- **Problem statement**:
Each record must come back unchanged in your answer, stripped of its images.
◇ ◇ ◇ ◇
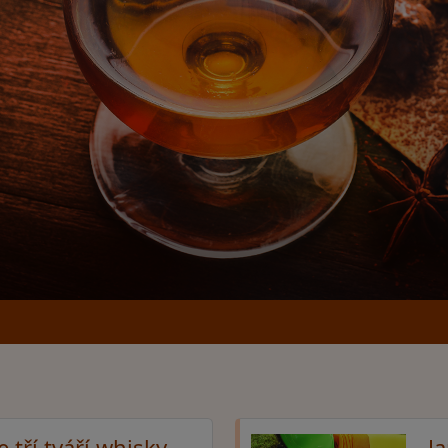
tří tváří whisky
Ja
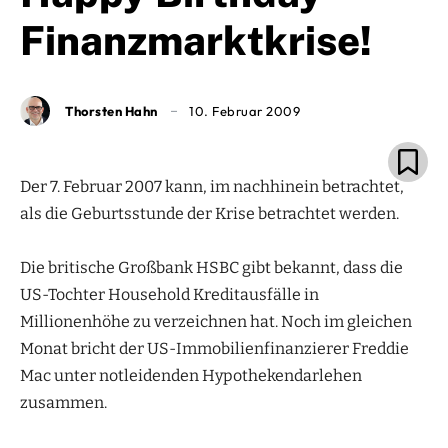
Finanzmarktkrise!
Thorsten Hahn
10. Februar 2009
Der 7. Februar 2007 kann, im nachhinein betrachtet,
als die Geburtsstunde der Krise betrachtet werden.
Die britische Großbank HSBC gibt bekannt, dass die
US-Tochter Household Kreditausfälle in
Millionenhöhe zu verzeichnen hat. Noch im gleichen
Monat bricht der US-Immobilienfinanzierer Freddie
Mac unter notleidenden Hypothekendarlehen
zusammen.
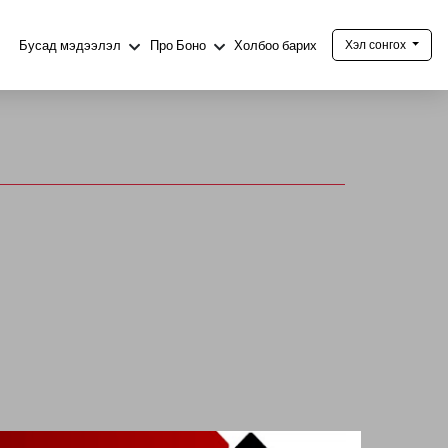
Бусад мэдээлэл
Про Боно
Холбоо барих
Хэл сонгох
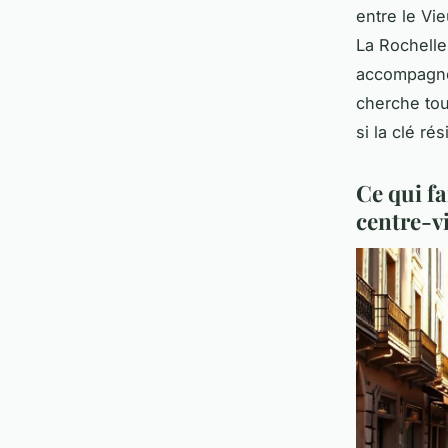
entre le Vie
La Rochelle
accompagne
cherche tou
si la clé ré
Ce qui fa
centre-vi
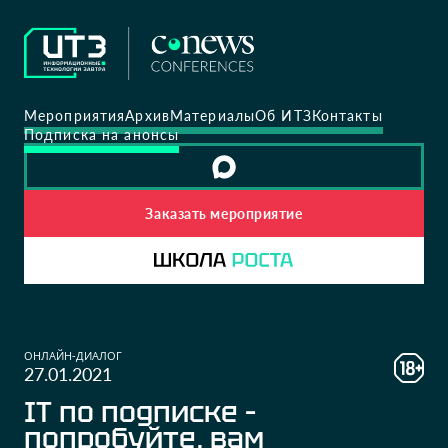
Мероприятия
Архив
Материалы
Об ИТЗ
Контакты
Подписка на анонсы
Заказать мероприятие
ОНЛАЙН-ДИАЛОГ
27.01.2021
IT по подписке –
попробуйте, вам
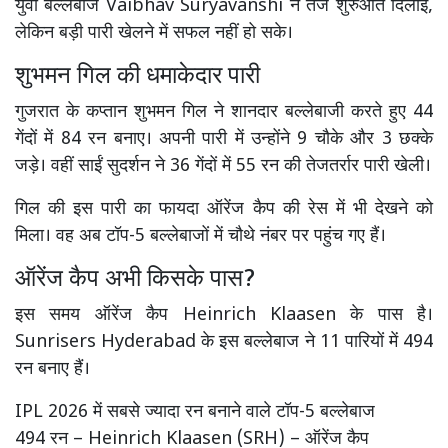
युवा बल्लेबाज Vaibhav Suryavanshi ने तेज शुरुआत दिलाई,
लेकिन बड़ी पारी खेलने में सफल नहीं हो सके।
शुभमन गिल की धमाकेदार पारी
गुजरात के कप्तान शुभमन गिल ने शानदार बल्लेबाजी करते हुए 44
गेंदों में 84 रन बनाए। अपनी पारी में उन्होंने 9 चौके और 3 छक्के
जड़े। वहीं साईं सुदर्शन ने 36 गेंदों में 55 रन की तेजतर्रार पारी खेली।
गिल की इस पारी का फायदा ऑरेंज कैप की रेस में भी देखने को
मिला। वह अब टॉप-5 बल्लेबाजों में चौथे नंबर पर पहुंच गए हैं।
ऑरेंज कैप अभी किसके पास?
इस समय ऑरेंज कैप Heinrich Klaasen के पास है।
Sunrisers Hyderabad के इस बल्लेबाज ने 11 पारियों में 494
रन बनाए हैं।
IPL 2026 में सबसे ज्यादा रन बनाने वाले टॉप-5 बल्लेबाज
494 रन – Heinrich Klaasen (SRH) – ऑरेंज कैप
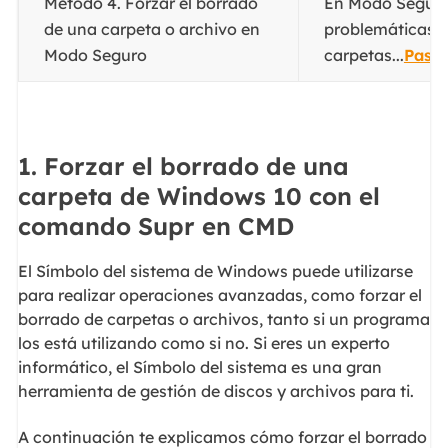
Método 4. Forzar el borrado
En Modo Seguro,
de una carpeta o archivo en
problemáticas n
Modo Seguro
carpetas...
Paso
1. Forzar el borrado de una
carpeta de Windows 10 con el
comando Supr en CMD
El Símbolo del sistema de Windows puede utilizarse
para realizar operaciones avanzadas, como forzar el
borrado de carpetas o archivos, tanto si un programa
los está utilizando como si no. Si eres un experto
informático, el Símbolo del sistema es una gran
herramienta de gestión de discos y archivos para ti.
A continuación te explicamos cómo forzar el borrado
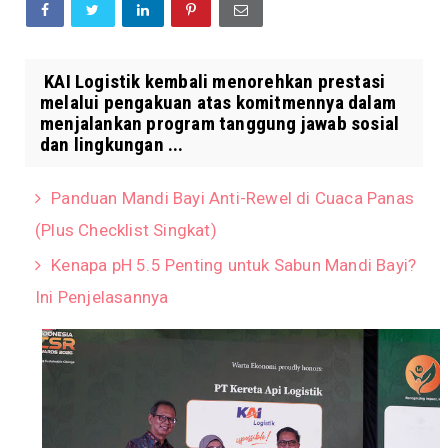
KAI Logistik kembali menorehkan prestasi
melalui pengakuan atas komitmennya dalam
menjalankan program tanggung jawab sosial
dan lingkungan ...
Panduan Mandi Bayi Anti-Rewel di Cuaca Panas
(Plus Checklist Singkat)
Kenapa pH 5.5 Penting untuk Sabun Mandi Bayi?
Ini Penjelasannya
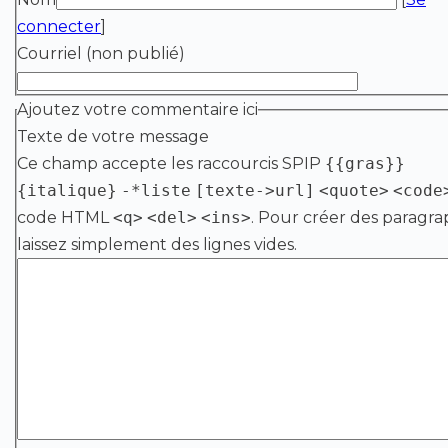
connecter
]
Courriel (non publié)
Ajoutez votre commentaire ici
Texte de votre message
Ce champ accepte les raccourcis SPIP
{{gras}}
{italique}
-*liste
[texte->url]
<quote>
<code
code HTML
<q>
<del>
<ins>
. Pour créer des paragra
laissez simplement des lignes vides.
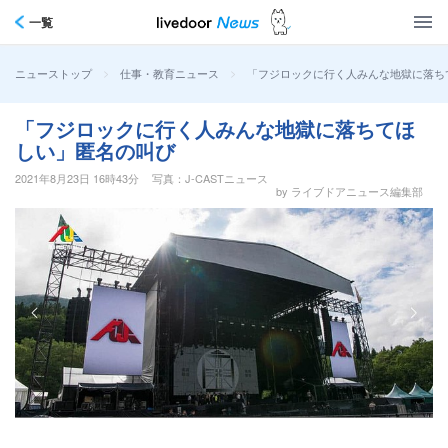
一覧
>
>
「フジロックに行く人みんな地獄に落ち
ニューストップ
仕事・教育ニュース
「フジロックに行く人みんな地獄に落ちてほ
しい」匿名の叫び
2021年8月23日 16時43分
写真：J-CASTニュース
by ライブドアニュース編集部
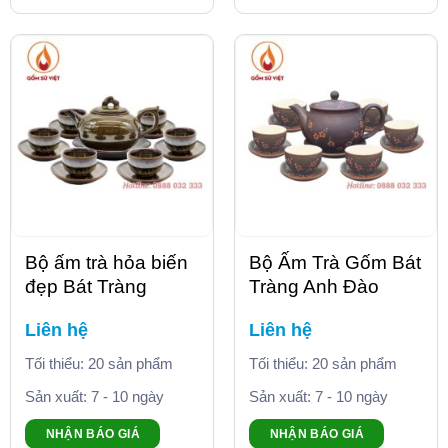
Bộ ấm trà hỏa biến
Bộ Ấm Trà Gốm Bát
đẹp Bát Tràng
Tràng Anh Đào
Liên hệ
Liên hệ
Tối thiểu: 20 sản phẩm
Tối thiểu: 20 sản phẩm
Sản xuất: 7 - 10 ngày
Sản xuất: 7 - 10 ngày
NHẬN BÁO GIÁ
NHẬN BÁO GIÁ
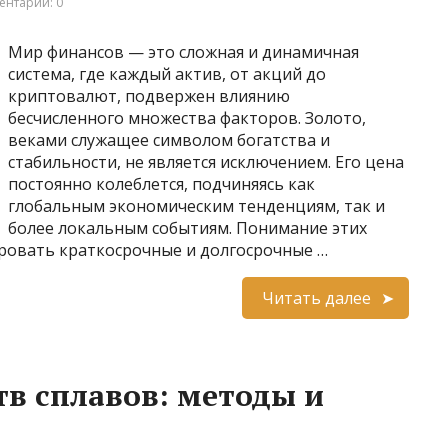
ентарии: 0
Мир финансов — это сложная и динамичная
система, где каждый актив, от акций до
криптовалют, подвержен влиянию
бесчисленного множества факторов. Золото,
веками служащее символом богатства и
стабильности, не является исключением. Его цена
постоянно колеблется, подчиняясь как
глобальным экономическим тенденциям, так и
более локальным событиям. Понимание этих
ировать краткосрочные и долгосрочные …
Читать далее
тв сплавов: методы и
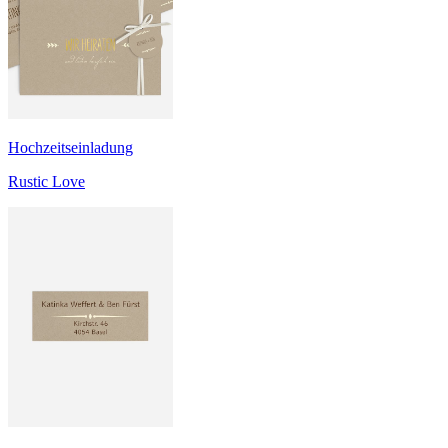
Hochzeitseinladung
Rustic Love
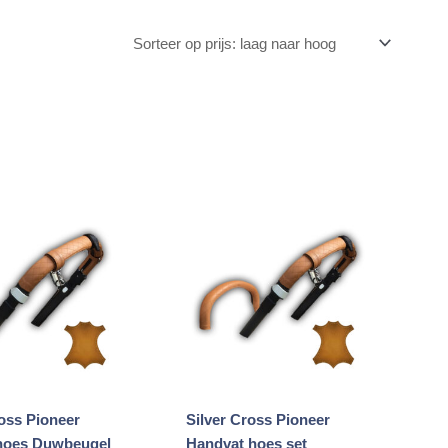
ross Pioneer
Silver Cross Pioneer
hoes Duwbeugel
Handvat hoes set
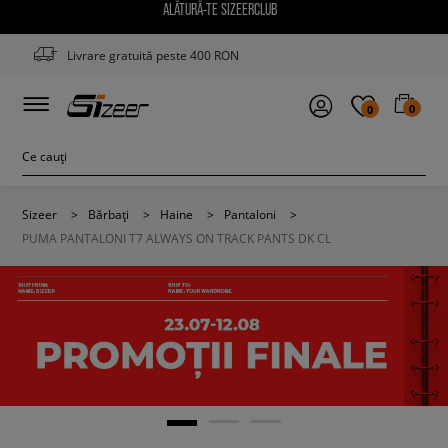
ALĂTURĂ-TE SIZEERCLUB
Livrare gratuită peste 400 RON
0
0
Sizeer
>
Bărbați
>
Haine
>
Pantaloni
>
PUMA PANTALONI T7 ALWAYS ON TRACK PANTS DK CL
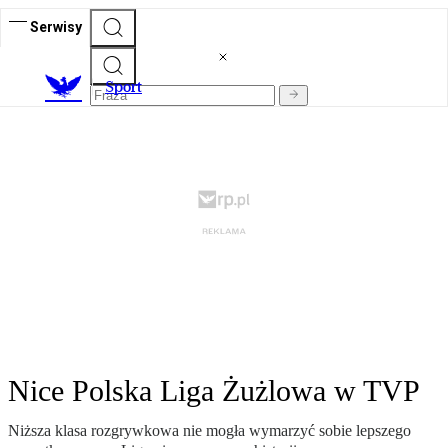
Serwisy
S
port
Nice Polska Liga Żużlowa w TVP
Niższa klasa rozgrywkowa nie mogła wymarzyć sobie lepszego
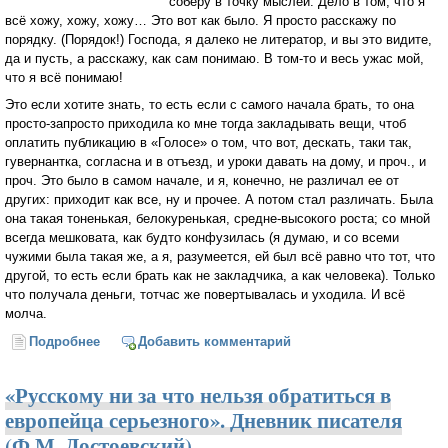
соберу в точку мыслей. Дело в том, что я
всё хожу, хожу, хожу… Это вот как было. Я просто расскажу по
порядку. (Порядок!) Господа, я далеко не литератор, и вы это видите,
да и пусть, а расскажу, как сам понимаю. В том-то и весь ужас мой,
что я всё понимаю!
Это если хотите знать, то есть если с самого начала брать, то она
просто-запросто приходила ко мне тогда закладывать вещи, чтоб
оплатить публикацию в «Голосе» о том, что вот, дескать, таки так,
гувернантка, согласна и в отъезд, и уроки давать на дому, и проч., и
проч. Это было в самом начале, и я, конечно, не различал ее от
других: приходит как все, ну и прочее. А потом стал различать. Была
она такая тоненькая, белокуренькая, средне-высокого роста; со мной
всегда мешковата, как будто конфузилась (я думаю, и со всеми
чужими была такая же, а я, разумеется, ей был всё равно что тот, что
другой, то есть если брать как не закладчика, а как человека). Только
что получала деньги, тотчас же повертывалась и уходила. И всё
молча.
Подробнее
о Кроткая (Фёдор Достоевский)
Добавить комментарий
«Русскому ни за что нельзя обратиться в
европейца серьезного». Дневник писателя
(Ф.М. Достоевский)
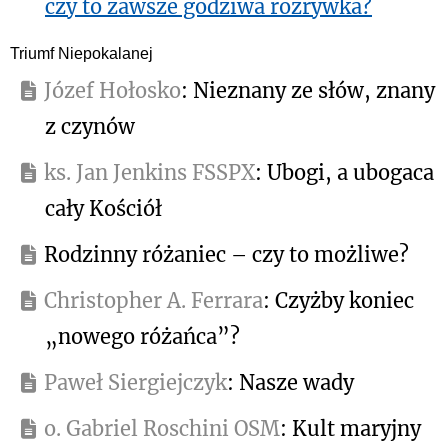
czy to zawsze godziwa rozrywka?
Triumf Niepokalanej
Józef Hołosko
: Nieznany ze słów, znany
z czynów
ks. Jan Jenkins FSSPX
: Ubogi, a ubogaca
cały Kościół
Rodzinny różaniec – czy to możliwe?
Christopher A. Ferrara
: Czyżby koniec
„nowego różańca”?
Paweł Siergiejczyk
: Nasze wady
o. Gabriel Roschini OSM
: Kult maryjny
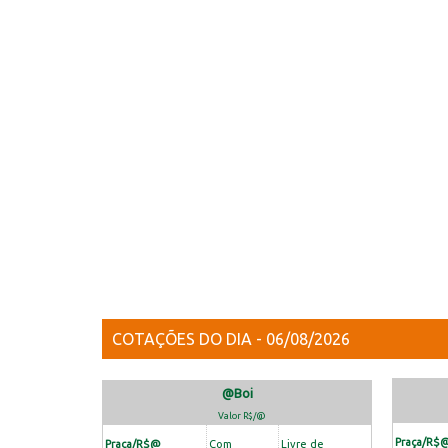
COTAÇÕES DO DIA -
06/08/2026
@Boi
Valor R$/@
Praça/R$
Praça/R$@
Com
Livre de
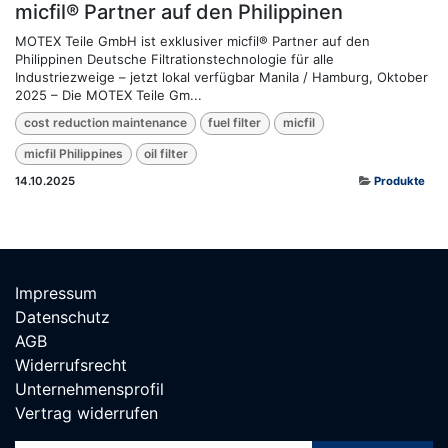
micfil® Partner auf den Philippinen
MOTEX Teile GmbH ist exklusiver micfil® Partner auf den
Philippinen Deutsche Filtrationstechnologie für alle
Industriezweige – jetzt lokal verfügbar Manila / Hamburg, Oktober
2025 – Die MOTEX Teile Gm...
cost reduction maintenance
fuel filter
micfil
micfil Philippines
oil filter
14.10.2025
Produkte
Impressum
Datenschutz
AGB
Widerrufsrecht
Unternehmensprofil
Vertrag widerrufen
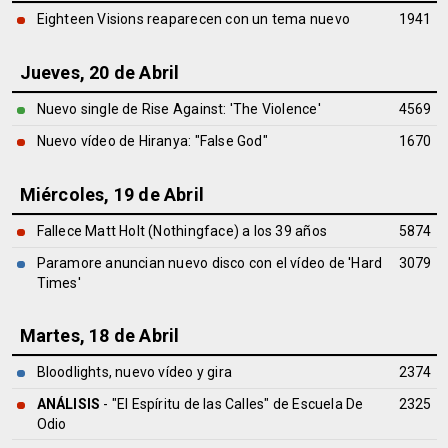
Eighteen Visions reaparecen con un tema nuevo
1941
Jueves, 20 de Abril
Nuevo single de Rise Against: 'The Violence'
4569
Nuevo vídeo de Hiranya: "False God"
1670
Miércoles, 19 de Abril
Fallece Matt Holt (Nothingface) a los 39 años
5874
Paramore anuncian nuevo disco con el vídeo de 'Hard
3079
Times'
Martes, 18 de Abril
Bloodlights, nuevo vídeo y gira
2374
ANÁLISIS
- "El Espíritu de las Calles" de
Escuela De
2325
Odio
◇ ◇ ◇ ◇
- **Final answer**:
tří tváří whisky
Ja
Finanzmarktkrise!
Thorsten Hahn
10. Februar 2009
Der 7. Februar 2007 kann, im nachhinein betrachtet,
als die Geburtsstunde der Krise betrachtet werden.
Die britische Großbank HSBC gibt bekannt, dass die
US-Tochter Household Kreditausfälle in
Millionenhöhe zu verzeichnen hat. Noch im gleichen
Monat bricht der US-Immobilienfinanzierer Freddie
Mac unter notleidenden Hypothekendarlehen
zusammen.
Бусад мэдээлэл
Про Боно
Холбоо барих
Хэл сонгох
entre le Vie
La Rochelle
accompagne
cherche tou
si la clé ré
Ce qui fa
centre-vi
Мероприятия
Архив
Материалы
Об ИТЗ
Контакты
Подписка на анонсы
Заказать мероприятие
ОНЛАЙН-ДИАЛОГ
27.01.2021
IT по подписке –
попробуйте, вам
युवा बल्लेबाज Vaibhav Suryavanshi ने तेज शुरुआत दिलाई,
लेकिन बड़ी पारी खेलने में सफल नहीं हो सके।
शुभमन गिल की धमाकेदार पारी
गुजरात के कप्तान शुभमन गिल ने शानदार बल्लेबाजी करते हुए 44
गेंदों में 84 रन बनाए। अपनी पारी में उन्होंने 9 चौके और 3 छक्के
जड़े। वहीं साईं सुदर्शन ने 36 गेंदों में 55 रन की तेजतर्रार पारी खेली।
गिल की इस पारी का फायदा ऑरेंज कैप की रेस में भी देखने को
मिला। वह अब टॉप-5 बल्लेबाजों में चौथे नंबर पर पहुंच गए हैं।
ऑरेंज कैप अभी किसके पास?
इस समय ऑरेंज कैप Heinrich Klaasen के पास है।
Sunrisers Hyderabad के इस बल्लेबाज ने 11 पारियों में 494
रन बनाए हैं।
IPL 2026 में सबसे ज्यादा रन बनाने वाले टॉप-5 बल्लेबाज
494 रन – Heinrich Klaasen (SRH) – ऑरेंज कैप
Método 4. Forzar el borrado
En Modo Seguro,
de una carpeta o archivo en
problemáticas n
Modo Seguro
carpetas...
Paso
1. Forzar el borrado de una
carpeta de Windows 10 con el
comando Supr en CMD
El Símbolo del sistema de Windows puede utilizarse
para realizar operaciones avanzadas, como forzar el
borrado de carpetas o archivos, tanto si un programa
los está utilizando como si no. Si eres un experto
informático, el Símbolo del sistema es una gran
herramienta de gestión de discos y archivos para ti.
A continuación te explicamos cómo forzar el borrado
KAI Logistik kembali menorehkan prestasi
melalui pengakuan atas komitmennya dalam
menjalankan program tanggung jawab sosial
dan lingkungan ...
Panduan Mandi Bayi Anti-Rewel di Cuaca Panas
(Plus Checklist Singkat)
Kenapa pH 5.5 Penting untuk Sabun Mandi Bayi?
Ini Penjelasannya
connecter
]
Courriel (non publié)
Ajoutez votre commentaire ici
Texte de votre message
Ce champ accepte les raccourcis SPIP
{{gras}}
{italique}
-*liste
[texte->url]
<quote>
<code
code HTML
<q>
<del>
<ins>
. Pour créer des paragra
laissez simplement des lignes vides.
一覧
>
>
「フジロックに行く人みんな地獄に落ち
ニューストップ
仕事・教育ニュース
「フジロックに行く人みんな地獄に落ちてほ
しい」匿名の叫び
2021年8月23日 16時43分
写真：J-CASTニュース
by ライブドアニュース編集部
Bộ ấm trà hỏa biến
Bộ Ấm Trà Gốm Bát
đẹp Bát Tràng
Tràng Anh Đào
Liên hệ
Liên hệ
Tối thiểu: 20 sản phẩm
Tối thiểu: 20 sản phẩm
Sản xuất: 7 - 10 ngày
Sản xuất: 7 - 10 ngày
NHẬN BÁO GIÁ
NHẬN BÁO GIÁ
ентарии: 0
Мир финансов — это сложная и динамичная
система, где каждый актив, от акций до
криптовалют, подвержен влиянию
бесчисленного множества факторов. Золото,
веками служащее символом богатства и
стабильности, не является исключением. Его цена
постоянно колеблется, подчиняясь как
глобальным экономическим тенденциям, так и
более локальным событиям. Понимание этих
ировать краткосрочные и долгосрочные …
Читать далее
тв сплавов: методы и
Hochzeitseinladung
Rustic Love
ross Pioneer
Silver Cross Pioneer
hoes Duwbeugel
Handvat hoes set
ALĂTURĂ-TE SIZEERCLUB
Livrare gratuită peste 400 RON
0
0
Sizeer
>
Bărbați
>
Haine
>
Pantaloni
>
PUMA PANTALONI T7 ALWAYS ON TRACK PANTS DK CL
Serwisy
S
port
Nice Polska Liga Żużlowa w TVP
Niższa klasa rozgrywkowa nie mogła wymarzyć sobie lepszego
соберу в точку мыслей. Дело в том, что я
всё хожу, хожу, хожу… Это вот как было. Я просто расскажу по
порядку. (Порядок!) Господа, я далеко не литератор, и вы это видите,
да и пусть, а расскажу, как сам понимаю. В том-то и весь ужас мой,
что я всё понимаю!
Это если хотите знать, то есть если с самого начала брать, то она
просто-запросто приходила ко мне тогда закладывать вещи, чтоб
оплатить публикацию в «Голосе» о том, что вот, дескать, таки так,
гувернантка, согласна и в отъезд, и уроки давать на дому, и проч., и
проч. Это было в самом начале, и я, конечно, не различал ее от
других: приходит как все, ну и прочее. А потом стал различать. Была
она такая тоненькая, белокуренькая, средне-высокого роста; со мной
всегда мешковата, как будто конфузилась (я думаю, и со всеми
чужими была такая же, а я, разумеется, ей был всё равно что тот, что
другой, то есть если брать как не закладчика, а как человека). Только
что получала деньги, тотчас же повертывалась и уходила. И всё
молча.
Подробнее
о Кроткая (Фёдор Достоевский)
Добавить комментарий
«Русскому ни за что нельзя обратиться в
европейца серьезного». Дневник писателя
(Ф.М. Достоевский)
czy to zawsze godziwa rozrywka?
Triumf Niepokalanej
Józef Hołosko
: Nieznany ze słów, znany
z czynów
ks. Jan Jenkins FSSPX
: Ubogi, a ubogaca
cały Kościół
Rodzinny różaniec – czy to możliwe?
Christopher A. Ferrara
: Czyżby koniec
„nowego różańca”?
Paweł Siergiejczyk
: Nasze wady
o. Gabriel Roschini OSM
: Kult maryjny
COTAÇÕES DO DIA -
06/08/2026
@Boi
Valor R$/@
Praça/R$
Praça/R$@
Com
Livre de
micfil® Partner auf den Philippinen
MOTEX Teile GmbH ist exklusiver micfil® Partner auf den
Philippinen Deutsche Filtrationstechnologie für alle
Industriezweige – jetzt lokal verfügbar Manila / Hamburg, Oktober
2025 – Die MOTEX Teile Gm...
cost reduction maintenance
fuel filter
micfil
micfil Philippines
oil filter
14.10.2025
Produkte
Impressum
Datenschutz
AGB
Widerrufsrecht
Unternehmensprofil
Vertrag widerrufen
Eighteen Visions reaparecen con un tema nuevo
1941
Jueves, 20 de Abril
Nuevo single de Rise Against: 'The Violence'
4569
Nuevo vídeo de Hiranya: "False God"
1670
Miércoles, 19 de Abril
Fallece Matt Holt (Nothingface) a los 39 años
5874
Paramore anuncian nuevo disco con el vídeo de 'Hard
3079
Times'
Martes, 18 de Abril
Bloodlights, nuevo vídeo y gira
2374
ANÁLISIS
- "El Espíritu de las Calles" de
Escuela De
2325
Odio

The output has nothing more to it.